Task objective: In the entries that follow, the lines from the one with "Берем в работу даже" through the one with "и салона. Светодиодная" are the ones to write out, exactly and with both ends included. Nothing else should appear.

Information shown:
==*==
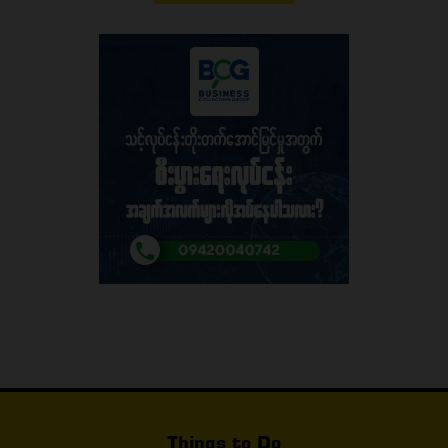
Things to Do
==*==
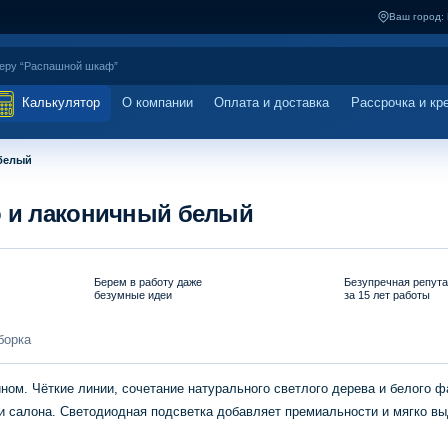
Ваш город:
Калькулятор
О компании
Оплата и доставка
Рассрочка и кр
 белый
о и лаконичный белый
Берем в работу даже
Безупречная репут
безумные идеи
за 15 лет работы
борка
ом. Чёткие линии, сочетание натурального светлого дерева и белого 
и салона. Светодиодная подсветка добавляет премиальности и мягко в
==*==
Solution for this task:
Берем в работу даже
Безупречная репут
безумные идеи
за 15 лет работы
борка
ом. Чёткие линии, сочетание натурального светлого дерева и белого 
и салона. Светодиодная подсветка добавляет премиальности и мягко в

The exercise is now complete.